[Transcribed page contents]
+-------+

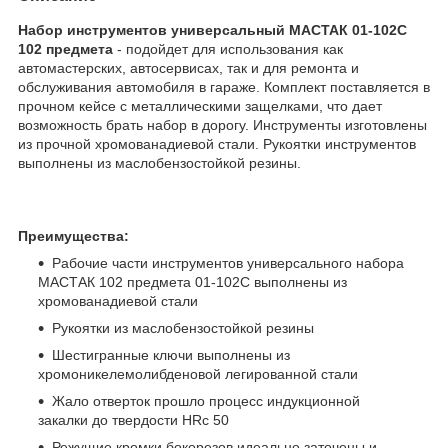
Набор инструментов универсальный МАСТАК 01-102C
102 предмета
- подойдет для использования как
автомастерских, автосервисах, так и для ремонта и
обслуживания автомобиля в гараже. Комплект поставляется в
прочном кейсе с металлическими защелками, что дает
возможность брать набор в дорогу. Инструменты изготовлены
из прочной хромованадиевой стали. Рукоятки инструментов
выполнены из маслобензостойкой резины.
Преимущества:
Рабочие части инструментов универсального набора
МАСТАК 102 предмета 01-102C выполнены из
хромованадиевой стали
Рукоятки из маслобензостойкой резины
Шестигранные ключи выполнены из
хромоникелемолибденовой легированной стали
Жало отверток прошло процесс индукционной
закалки до твердости HRc 50
Режущие кромки бокорезов идеально заточены и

+-------+

Return every line of the data above in which "хромованадиевой" appears.

из прочной хромованадиевой стали. Рукоятки инструментов
хромованадиевой стали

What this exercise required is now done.